A new study by researchers in the United Kingdom indicates that antibiotics given to pregnant women prior to a caesarean birth do not increase the risk of asthma, eczema, or other allergic conditions in children.
The findings of the longitudinal study, published yesterday in the BMJ, provide support for a policy instituted in 2011 by the UK's National Institute for Health and Care Excellence (NICE) that recommended prophylactic antibiotics before incision in women undergoing caesarean section, who are more susceptible to postpartum infections.
That policy was based on trials that found antibiotics were more effective at preventing postpartum infection when given prior to incision rather than after cord clamping. There has been concern, however, that the policy exposes newborns to antibiotics through the placenta when their gut microbiome is developing and can be colonized by opportunistic microorganisms.
A growing body of studies has found an association between early exposure to antibiotics and development of asthma, eczema, and other allergies in early childhood.
Impact on young children's health
To investigate whether pre-incision antibiotics have any impact on child health up to age 5, a team of researchers at the University of Birmingham and the University of Warwick examined the primary care medical records of more than 7.6 million UK children born from 2006 through 2018 and their mothers, which were contained in three UK-wide healthcare databases. More than a quarter of the children were born via caesarean section.
Using an interrupted time series design, the researchers compared the incidence rate ratios (IRRs) of asthma and eczema in children born by caesarean section after pre-incision antibiotics were recommended by NICE with those born when antibiotics were given post-cord clamping. Secondary outcomes included other allergy-related health conditions, autoimmune conditions, infections, and less specific child health measures.
Although routine medical records do not contain information on the use of prophylactic antibiotics for caesarean section, more than 98% of UK women undergoing the procedure receive them. The researchers used the year of birth and surveys of maternal care clinical directors to estimate the probabilities of babies being exposed to pre-incision antibiotics. Children born vaginally were used as a control group.

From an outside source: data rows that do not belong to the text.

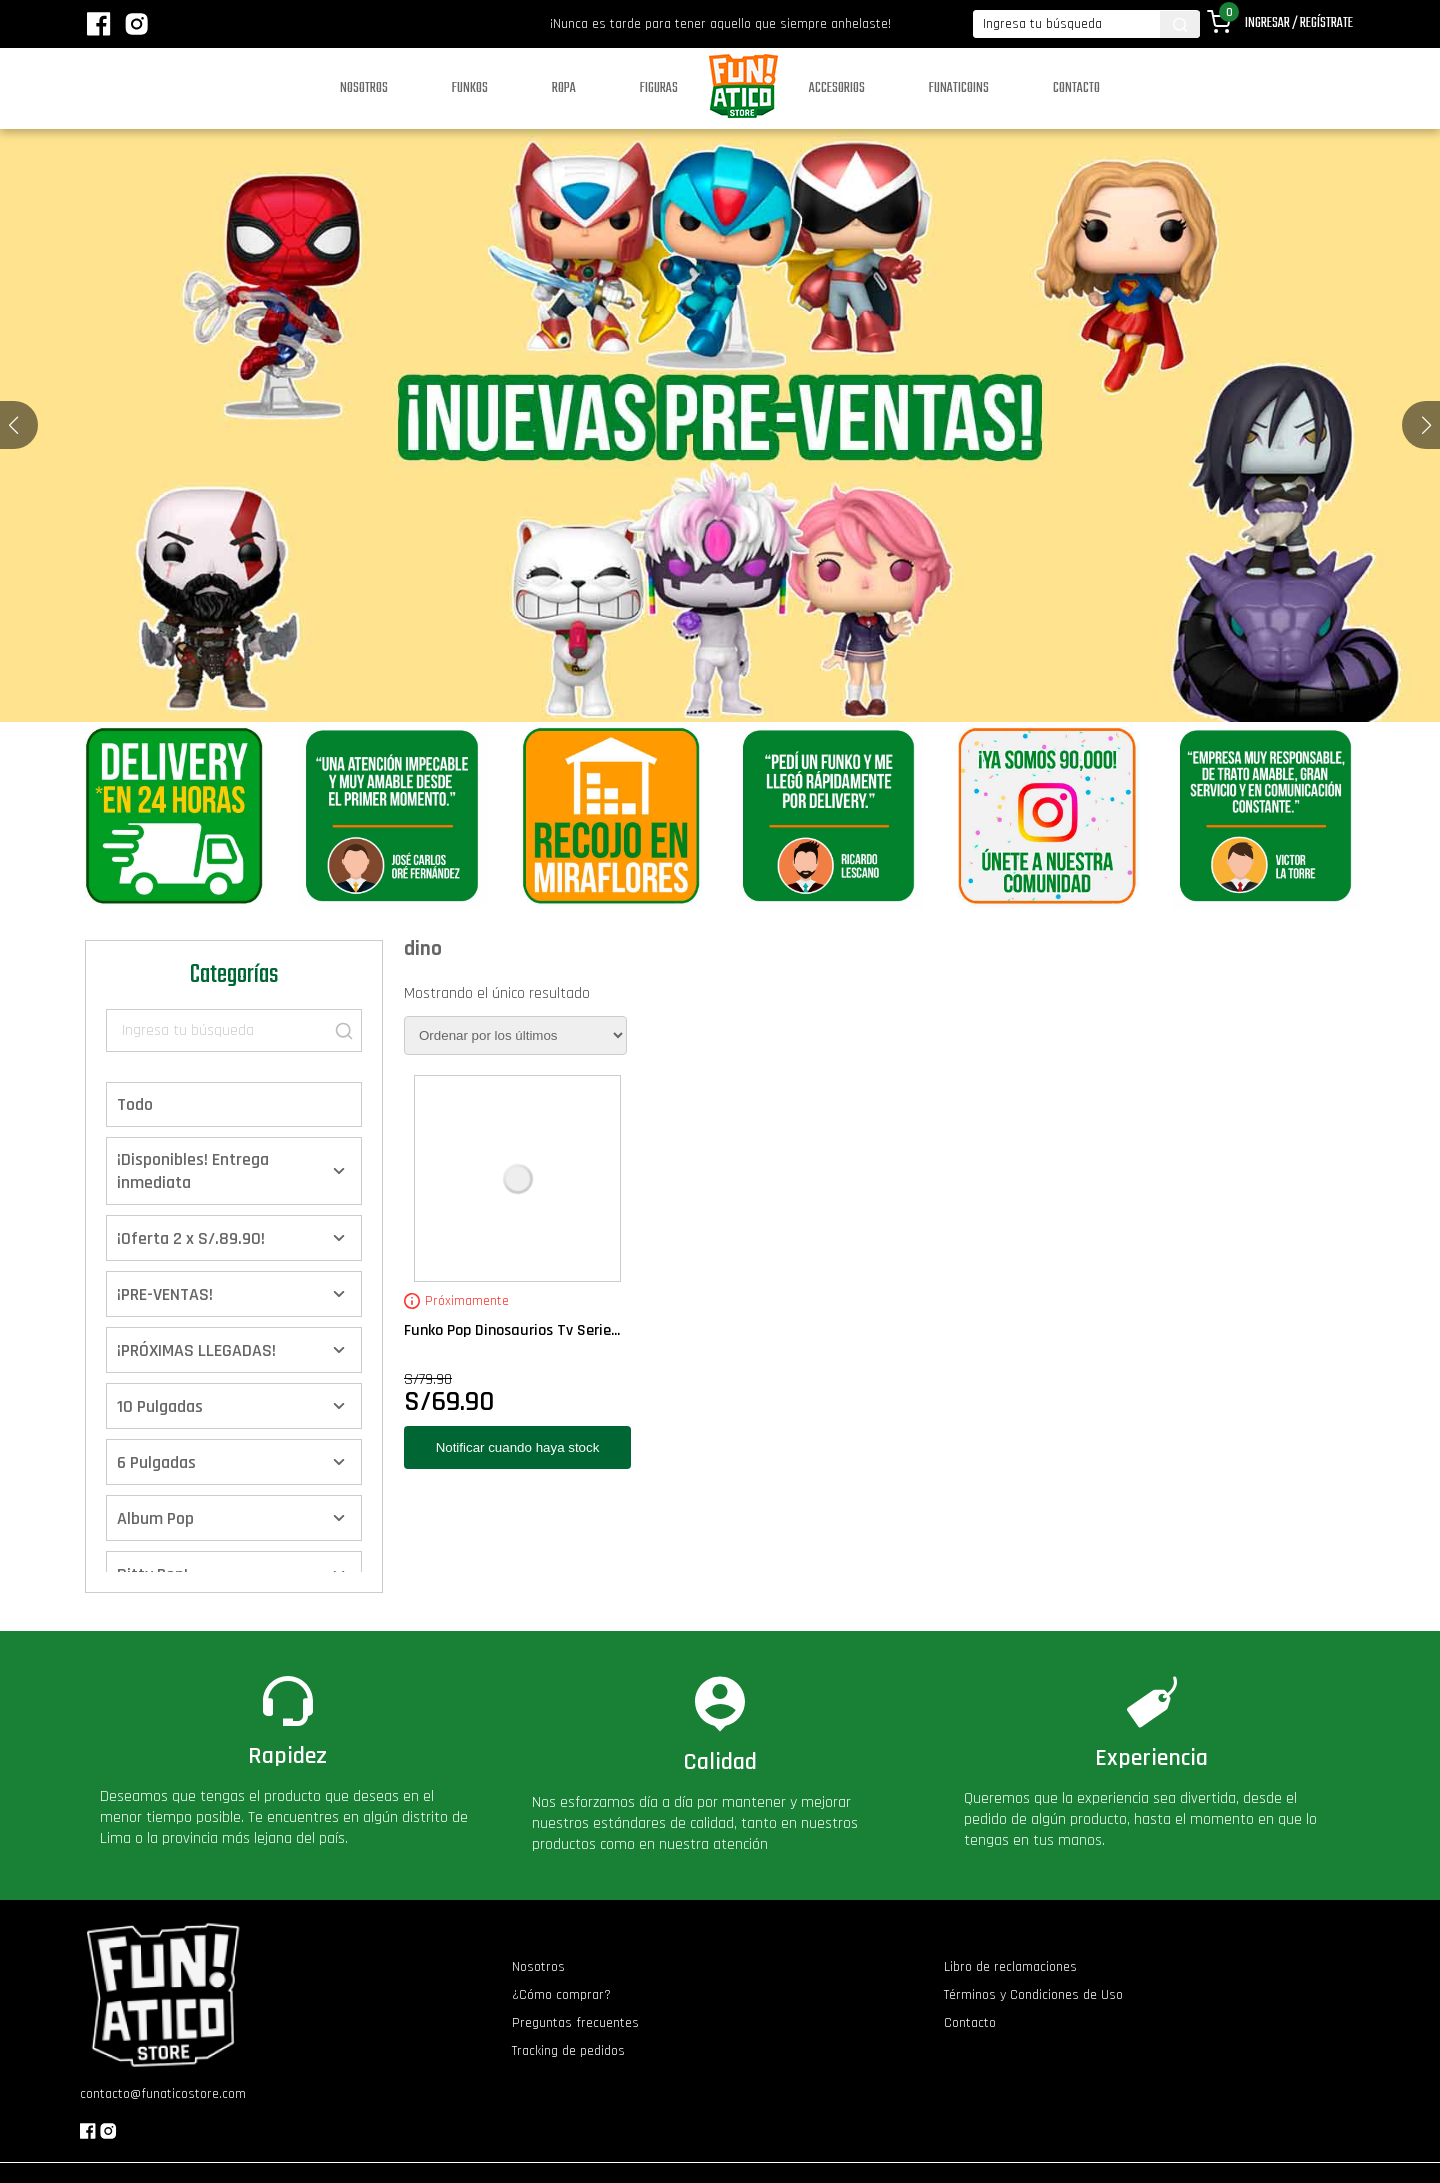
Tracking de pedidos (568, 2051)
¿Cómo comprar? (561, 1995)
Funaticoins (959, 88)
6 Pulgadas (156, 1462)
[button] (1426, 425)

The analysis found that exposure to pre-incision antibiotics for caesarean section was not associated with an increased risk of asthma or eczema compared with no exposure. In fact, researchers observed a 9% decrease in asthma incidence (IRR, 0.91; 95% confidence interval [CI], 0.78 to 1.05) and a 2% decrease in eczema incidence (IRR, 0.98; 95% CI, 0.94 to 1.03) in children exposed to pre-incision antibiotics, though those differences were not statistically significant.

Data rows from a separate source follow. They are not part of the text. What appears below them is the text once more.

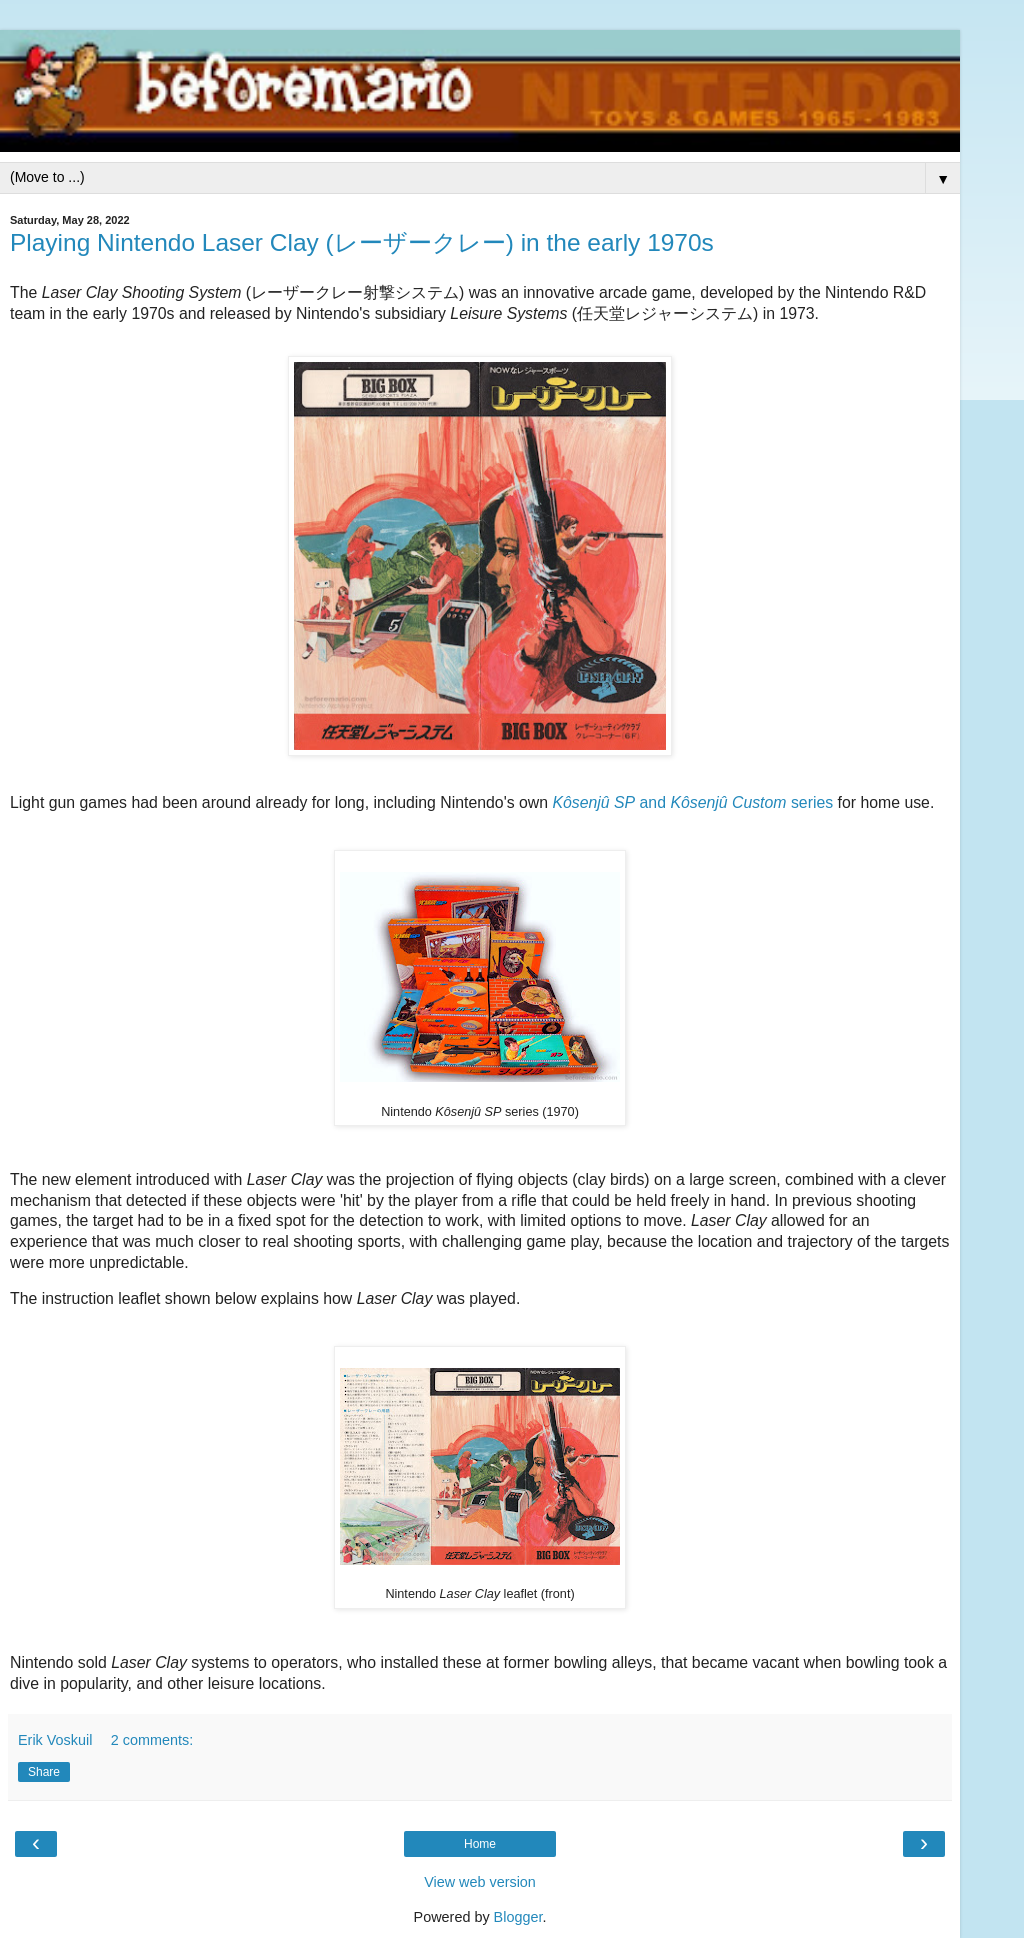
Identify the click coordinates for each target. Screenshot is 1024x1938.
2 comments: (152, 1740)
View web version (480, 1882)
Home (480, 1844)
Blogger (518, 1917)
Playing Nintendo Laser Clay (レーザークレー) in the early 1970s (362, 242)
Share (44, 1772)
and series (692, 802)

They also found no evidence of an increased risk of secondary outcomes.
When the researchers looked at children hospitalized for asthma and eczema, they found a 5% increase in first hospital admissions for asthma (IRR, 1.05; 95% CI, 0.99 to 1.11) and a 4% decrease in admissions for eczema (IRR, 0.96; 95% CI, 0.71 to 1.29) in children exposed to pre-incision antibiotics, but those difference were not statistically significant, either. There was no evidence of statistically significant increase in risk for hospitalization for allergic, autoimmune, or immune system-related conditions.

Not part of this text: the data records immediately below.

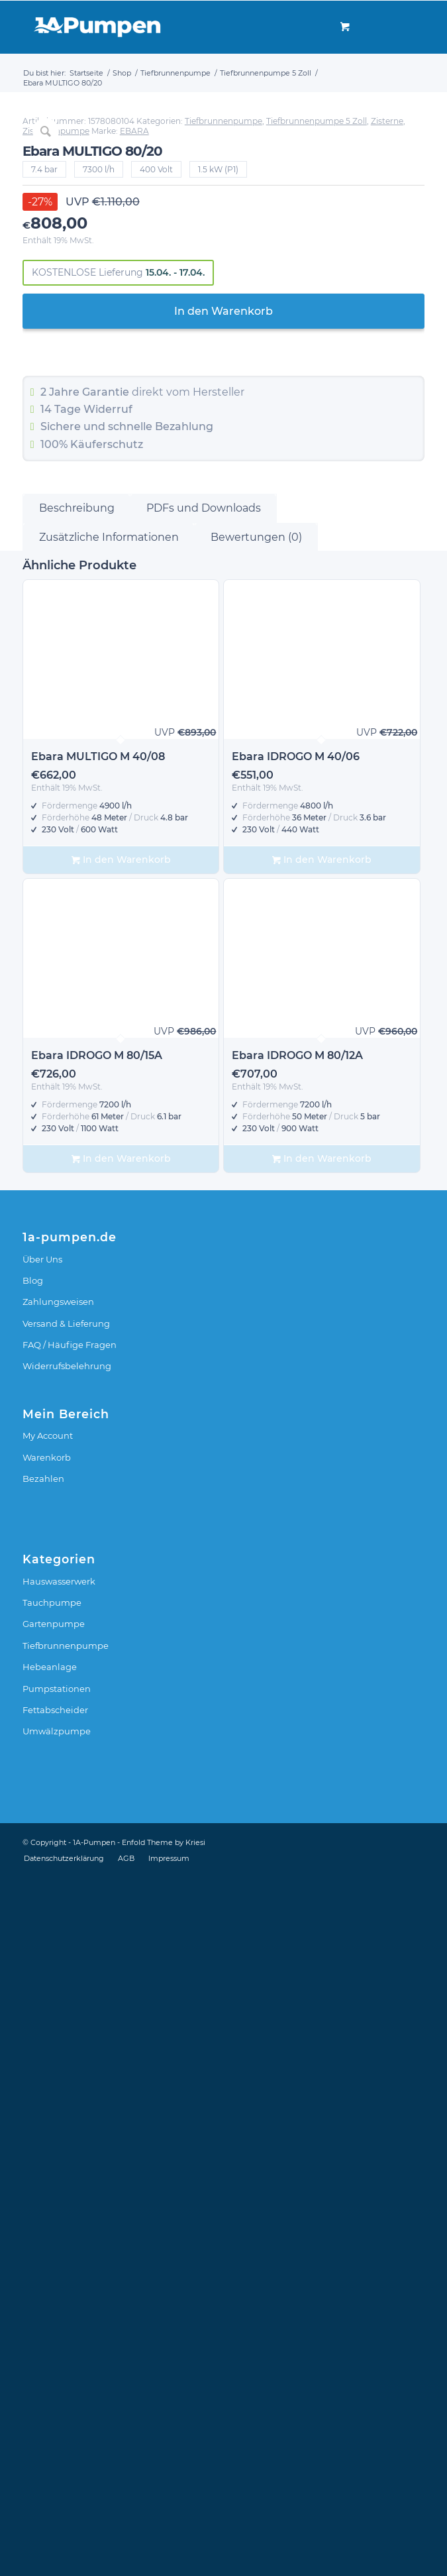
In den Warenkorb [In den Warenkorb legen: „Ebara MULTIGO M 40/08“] (121, 1561)
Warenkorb (47, 2158)
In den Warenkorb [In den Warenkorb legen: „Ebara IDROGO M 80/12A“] (322, 1860)
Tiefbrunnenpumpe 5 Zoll (316, 823)
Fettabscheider (55, 2411)
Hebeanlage (50, 2368)
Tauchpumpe (52, 2304)
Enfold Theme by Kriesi (163, 2543)
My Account (48, 2137)
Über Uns (42, 1960)
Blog (33, 1982)
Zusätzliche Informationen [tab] (109, 1238)
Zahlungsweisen (58, 2003)
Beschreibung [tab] (77, 1210)
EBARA (134, 833)
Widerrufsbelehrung (67, 2067)
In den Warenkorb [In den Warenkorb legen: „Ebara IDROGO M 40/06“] (322, 1561)
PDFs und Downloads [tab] (203, 1210)
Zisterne (387, 823)
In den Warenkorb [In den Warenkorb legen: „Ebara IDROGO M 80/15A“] (121, 1860)
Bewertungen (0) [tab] (256, 1238)
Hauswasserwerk (59, 2282)
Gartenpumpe (54, 2325)
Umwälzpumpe (57, 2433)
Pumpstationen (57, 2389)
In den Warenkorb (223, 1012)
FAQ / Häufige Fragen (70, 2046)
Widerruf (107, 1111)
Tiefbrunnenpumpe (223, 823)
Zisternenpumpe (56, 833)
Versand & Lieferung (66, 2024)
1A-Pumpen (94, 2543)
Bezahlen (43, 2180)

The analysis also found that the pre-incision antibiotic policy was associated with a 30% reduced risk of a composite outcome of maternal infectious morbidity (IRR, 0.70; 95% CI, 0.63 to 0.77). That finding is comparable to the estimates of a 28% to 43% risk reduction found in randomized controlled trials comparing pre-incision and post-cord clamping antibiotics.
"Our study suggests that a policy to administer prophylactic antibiotics before incision for caesarean section is not associated with risk of developing asthma, eczema, and other allergy related conditions in early childhood," the study authors wrote.
"The findings therefore provide supportive evidence for the discussion about timing of prophylactic antibiotics with women delivering by caesarean section and the recommendation to use antibiotics before incision to reduce maternal infections in the postpartum period."